*The problem*. Each entry should be duplicated verbatim; its pictures should not be.
(Available data Opens)
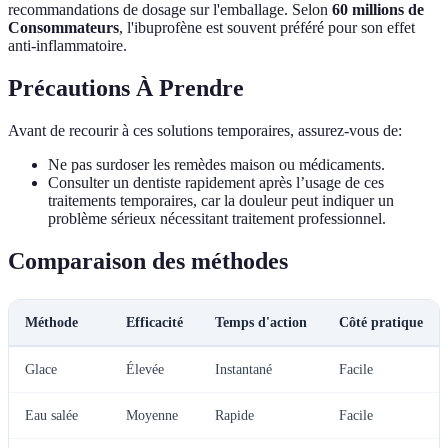
recommandations de dosage sur l'emballage. Selon
60 millions de
Consommateurs
, l'ibuprofène est souvent préféré pour son effet
anti-inflammatoire.
Précautions À Prendre
Avant de recourir à ces solutions temporaires, assurez-vous de:
Ne pas surdoser les remèdes maison ou médicaments.
Consulter un dentiste rapidement après l’usage de ces
traitements temporaires, car la douleur peut indiquer un
problème sérieux nécessitant traitement professionnel.
Comparaison des méthodes
Méthode
Efficacité
Temps d'action
Côté pratique
Glace
Élevée
Instantané
Facile
Eau salée
Moyenne
Rapide
Facile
(Available data Closes)
*Response to this task*.
recommandations de dosage sur l'emballage. Selon
60 millions de
Consommateurs
, l'ibuprofène est souvent préféré pour son effet
anti-inflammatoire.
Précautions À Prendre
Avant de recourir à ces solutions temporaires, assurez-vous de:
Ne pas surdoser les remèdes maison ou médicaments.
Consulter un dentiste rapidement après l’usage de ces
traitements temporaires, car la douleur peut indiquer un
problème sérieux nécessitant traitement professionnel.
Comparaison des méthodes
Méthode
Efficacité
Temps d'action
Côté pratique
Glace
Élevée
Instantané
Facile
Eau salée
Moyenne
Rapide
Facile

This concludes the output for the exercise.